Nuovi fondi per le borse di studio dei medici specializzandi

Nuovi fondi per le borse di studio dei medici specializzandi

Oggi il Governo ha fatto proprio un emendamento del Partito Democratico alla Legge di stabilità, fortemente voluto dalla Commissione Affari sociali e dal deputato Filippo Crimì, che prevede uno stanziamento di ulteriori 30 milioni di euro nel 2014 e 50 nel 2015 per le borse di studio dei giovani medici specializzandi. 

Così commentano la notizia Donata Lenzi, la nostra capogruppo democratica in Commissione, e Filippo Crimì: “A questi fondi si andranno ad aggiungere quelli europei per i quali il governo sta già lavorando. Anche nella difficile situazione finanziaria in cui si trova il Paese, il Partito Democratico e il governo si sono impegnati a dare una risposta ai giovani medici. Continueremo a seguire la tematica per dare risposta alle esigenze dei laureati in medicina sia in termini di percorso formativo che di numero di contratti di specialità. Questo importante passo fatto con la legge di stabilità, insieme alla razionalizzazione delle scuole di specializzazione e della loro durata, ci permetterà di garantire la formazione di nuovi medici specialisti e la tenuta del Servizio Sanitario Nazionale”.

A fine ottobre è infatti stato approvato un emendamento al Decreto Istruzione, presentato da Filippo Crimì, per l’adeguamento della durata delle scuole di specializzazione, destinate ai laureati in medicina, agli standard europei.

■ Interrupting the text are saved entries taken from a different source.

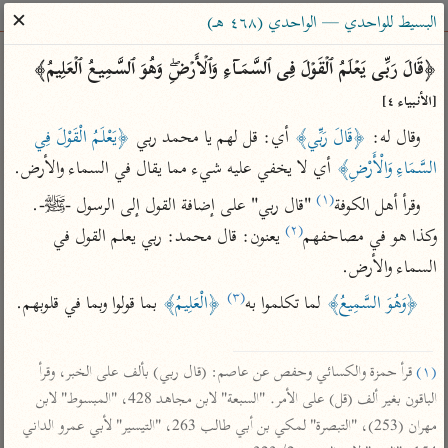
ساهم معنا في نشر القرآن والعلم الشرعي
✕
البسيط للواحدي — الواحدي (٤٦٨ هـ)
الباحث القرآني
﴿قَالَ رَبِّی یَعۡلَمُ ٱلۡقَوۡلَ فِی ٱلسَّمَاۤءِ وَٱلۡأَرۡضِۖ وَهُوَ ٱلسَّمِیعُ ٱلۡعَلِیمُ﴾ 
[الأنبياء ٤]
بحث
تفسير
علوم
مصاحف
معاجم
وقال له: 
﴿قَالَ رَبِّي﴾
 أي: قل لهم يا محمد ربي 
﴿يَعْلَمُ الْقَوْلَ فِي 
السَّمَاءِ وَالْأَرْضِ﴾
 أي لا يخفي عليه شيء مما يقال في السماء والأرض.
(١)
Type 2 or more characters for results.
وقرأ أهل الكوفة
 "قال ربي" على إضافة القول إلى الرسول -ﷺ-. 
(٢)
وكذا هو في مصاحفهم
 يعنون: قال محمد: ربي يعلم القول في 
Type 1 or more
أمّهات
عامّة
معاصرة
السماء والأرض.
characters for results.
تفسير الطبري
فتح البيان للقنوجي
الميسر
(٣)
﴿وَهُوَ السَّمِيعُ﴾
 لما تكلموا به
﴿الْعَلِيمُ﴾
 بما قولوا وبما في قلوبهم.

تفسير ابن كثير
فتح القدير للشوكاني
المختصر في
التفسير
تفسير القرطبي
تفسير ابن جزي
(١)
 قرأ حمزة والكسائي وحفص عن عاصم: (قال ربي) بألف على الخبر، وقرأ 
تفسير السعدي
تفسير البغوي
الباقون بغير ألف (قل) على الأمر. "السبعة" لابن مجاهد 428، "المبسوط" لابن 
أيسر التفاسير
موسوعات
مهران (253)، "التبصرة" لمكي بن أبي طالب 263، "التيسير" لأبي عمرو الداني 
القرآن – تدبر وعمل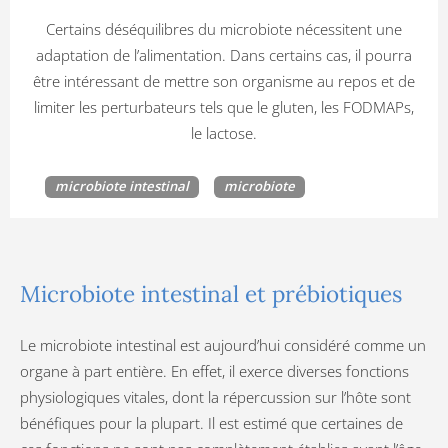
Certains déséquilibres du microbiote nécessitent une
adaptation de l’alimentation. Dans certains cas, il pourra
être intéressant de mettre son organisme au repos et de
limiter les perturbateurs tels que le gluten, les FODMAPs,
le lactose.
microbiote intestinal
microbiote
Microbiote intestinal et prébiotiques
Le microbiote intestinal est aujourd’hui considéré comme un
organe à part entière. En effet, il exerce diverses fonctions
physiologiques vitales, dont la répercussion sur l’hôte sont
bénéfiques pour la plupart. Il est estimé que certaines de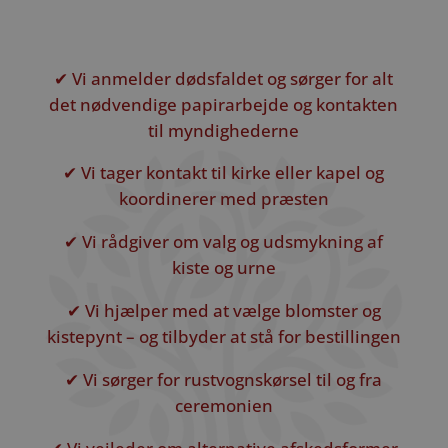
✔ Vi anmelder dødsfaldet og sørger for alt
det nødvendige papirarbejde og kontakten
til myndighederne
✔ Vi tager kontakt til kirke eller kapel og
koordinerer med præsten
✔ Vi rådgiver om valg og udsmykning af
kiste og urne
✔ Vi hjælper med at vælge blomster og
kistepynt – og tilbyder at stå for bestillingen
✔ Vi sørger for rustvognskørsel til og fra
ceremonien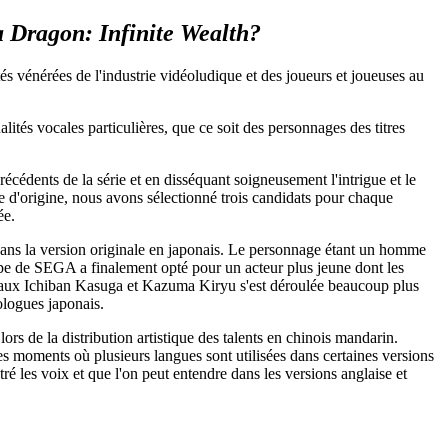
a Dragon: Infinite Wealth?
s vénérées de l'industrie vidéoludique et des joueurs et joueuses au
ités vocales particulières, que ce soit des personnages des titres
écédents de la série et en disséquant soigneusement l'intrigue et le
se d'origine, nous avons sélectionné trois candidats pour chaque
ée.
 dans la version originale en japonais. Le personnage étant un homme
ipe de SEGA a finalement opté pour un acteur plus jeune dont les
ncipaux Ichiban Kasuga et Kazuma Kiryu s'est déroulée beaucoup plus
ologues japonais.
s de la distribution artistique des talents en chinois mandarin.
des moments où plusieurs langues sont utilisées dans certaines versions
 les voix et que l'on peut entendre dans les versions anglaise et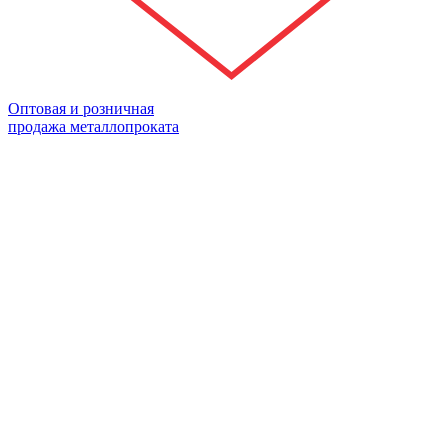
Оптовая и розничная
продажа металлопроката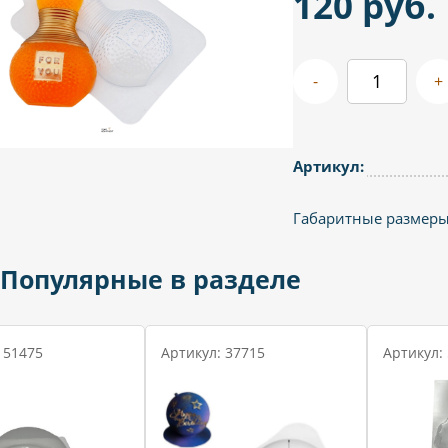
120 руб.
-
+
Артикул:
Габаритные размеры 
Популярные в разделе
 51475
Артикул: 37715
Артикул: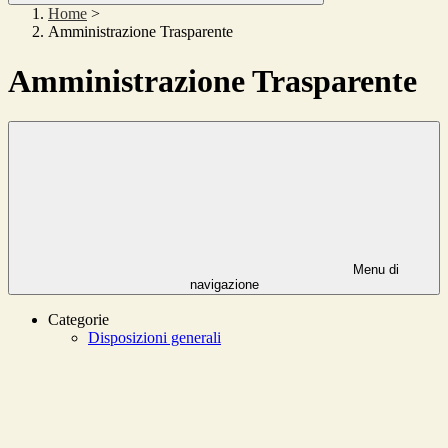
Home
>
Amministrazione Trasparente
Amministrazione Trasparente
Menu di
navigazione
Categorie
Disposizioni generali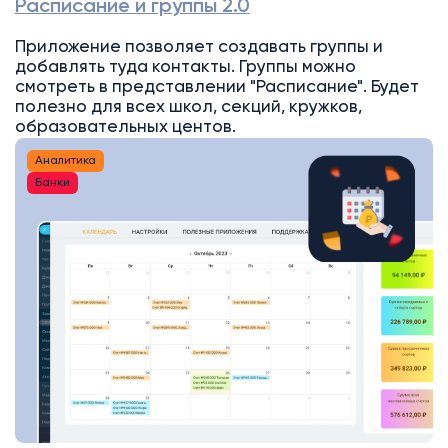
Расписание и группы 2.0
Приложение позволяет создавать группы и
добавлять туда контакты. Группы можно
смотреть в представлении "Расписание". Будет
полезно для всех школ, секций, кружков,
образовательных центов.
Аналитика
Банки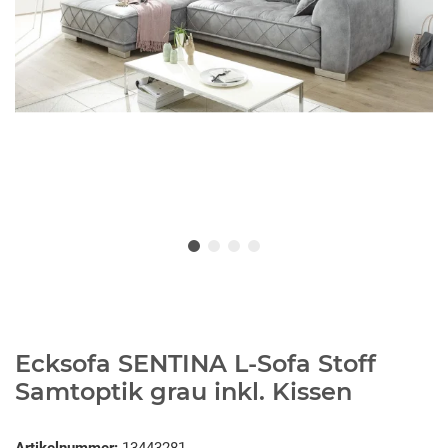
Ecksofa SENTINA L-Sofa Stoff
Samtoptik grau inkl. Kissen
Artikelnummer:
13443281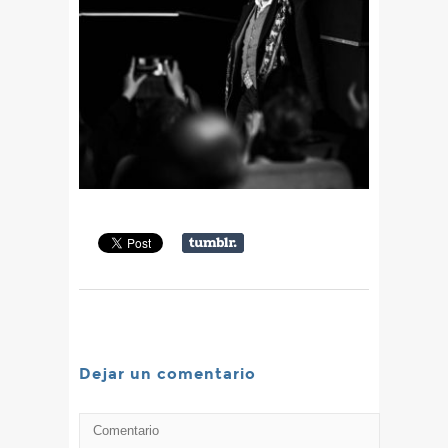
Dejar un comentario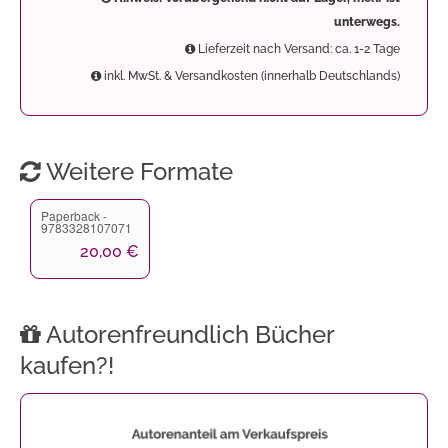
unterwegs.
Lieferzeit nach Versand: ca. 1-2 Tage
inkl. MwSt. & Versandkosten (innerhalb Deutschlands)
Weitere Formate
Paperback -
9783328107071
20,00 €
Autorenfreundlich Bücher
kaufen?!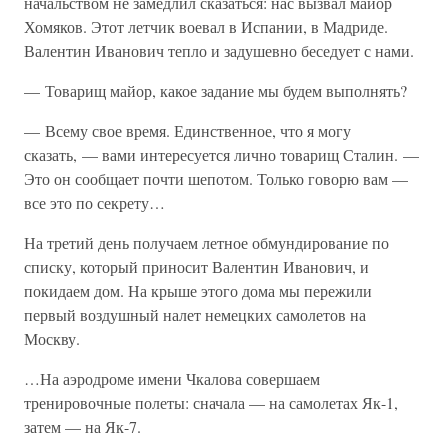
начальством не замедлил сказаться: нас вызвал майор
Хомяков. Этот летчик воевал в Испании, в Мадриде.
Валентин Иванович тепло и задушевно беседует с нами.
— Товарищ майор, какое задание мы будем выполнять?
— Всему свое время. Единственное, что я могу
сказать, — вами интересуется лично товарищ Сталин. —
Это он сообщает почти шепотом. Только говорю вам —
все это по секрету…
На третий день получаем летное обмундирование по
списку, который приносит Валентин Иванович, и
покидаем дом. На крыше этого дома мы пережили
первый воздушный налет немецких самолетов на
Москву.
…На аэродроме имени Чкалова совершаем
тренировочные полеты: сначала — на самолетах Як-1,
затем — на Як-7.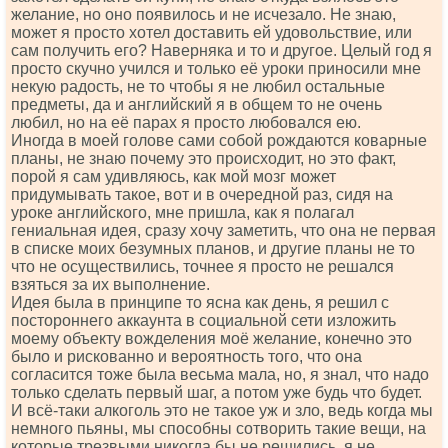
желание, но оно появилось и не исчезало. Не знаю,
может я просто хотел доставить ей удовольствие, или
сам получить его? Наверняка и то и другое. Целый год я
просто скучно учился и только её уроки приносили мне
некую радость, не то чтобы я не любил остальные
предметы, да и английский я в общем то не очень
любил, но на её парах я просто любовался ею.
Иногда в моей голове сами собой рождаются коварные
планы, не знаю почему это происходит, но это факт,
порой я сам удивляюсь, как мой мозг может
придумывать такое, вот и в очередной раз, сидя на
уроке английского, мне пришла, как я полагал
гениальная идея, сразу хочу заметить, что она не первая
в списке моих безумных планов, и другие планы не то
что не осуществились, точнее я просто не решался
взяться за их выполнение.
Идея была в принципе то ясна как день, я решил с
постороннего аккаунта в социальной сети изложить
моему объекту вожделения моё желание, конечно это
было и рискованно и вероятность того, что она
согласится тоже была весьма мала, но, я знал, что надо
только сделать первый шаг, а потом уже будь что будет.
И всё-таки алкоголь это не такое уж и зло, ведь когда мы
немного пьяны, мы способны сотворить такие вещи, на
которые трезвыми никогда бы не решились, я не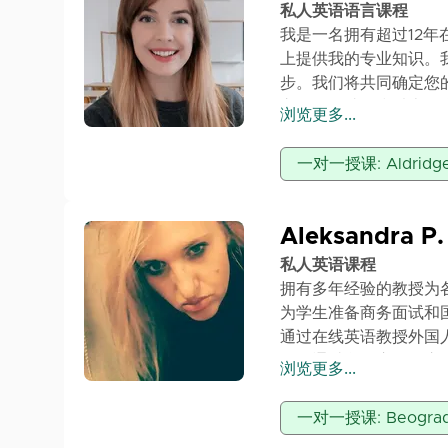
私人英语语言课程
我是一名拥有超过12年
上提供我的专业知识。
步。我们将共同确定您
之一是帮助16岁以上的学生通过
浏览更多...
所有关键领域提供有针
经验，我专注于实用的
一对一授课: Aldridge
还是建立自信的练习，
课程中教授和改进英语
心。此外，我在世界各地
Aleksandra P.
（CLT）支持小学和
私人英语课程
的语言技能。
拥有多年经验的教授为
为学生准备商务面试和国际
通过在线英语教授外国
课程通过所有应用程序
浏览更多...
60分钟1200第纳尔；9
一对一授课: Beograd,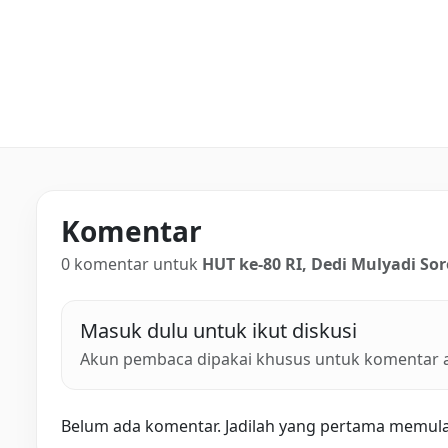
Komentar
0 komentar untuk
HUT ke-80 RI, Dedi Mulyadi So
Masuk dulu untuk ikut diskusi
Akun pembaca dipakai khusus untuk komentar ar
Belum ada komentar. Jadilah yang pertama memulai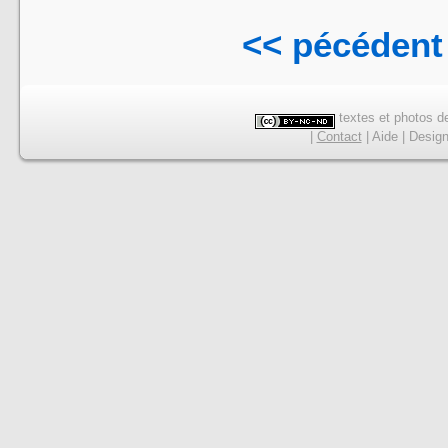
<< pécédent
textes et photos de
|
Contact
|
Aide
|
Desig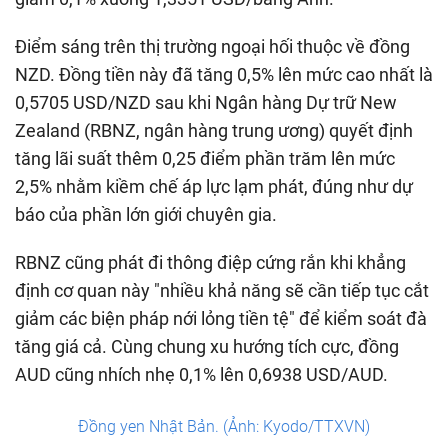
Điểm sáng trên thị trường ngoại hối thuộc về đồng
NZD. Đồng tiền này đã tăng 0,5% lên mức cao nhất là
0,5705 USD/NZD sau khi Ngân hàng Dự trữ New
Zealand (RBNZ, ngân hàng trung ương) quyết định
tăng lãi suất thêm 0,25 điểm phần trăm lên mức
2,5% nhằm kiềm chế áp lực lạm phát, đúng như dự
báo của phần lớn giới chuyên gia.
RBNZ cũng phát đi thông điệp cứng rắn khi khẳng
định cơ quan này "nhiều khả năng sẽ cần tiếp tục cắt
giảm các biện pháp nới lỏng tiền tệ" để kiểm soát đà
tăng giá cả. Cùng chung xu hướng tích cực, đồng
AUD cũng nhích nhẹ 0,1% lên 0,6938 USD/AUD.
Đồng yen Nhật Bản. (Ảnh: Kyodo/TTXVN)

In molte altre realtà dell’UE i corsi di specialità medica durano quattro o cinque anni, mentre in Italia la loro durata era pari a un anno in più: in questo modo, gli specializzandi italiani accumulavano uno svantaggio per l’ingresso tardivo nel mondo del lavoro e costituivano una maggiore spesa pubblica, con il risultato negativo che per risparmiare si tagliava il numero delle borse di studio e così il numero dei futuri specializzati, contrariamente alle forti esigenze di medici del nostro Servizio Sanitario Nazionale.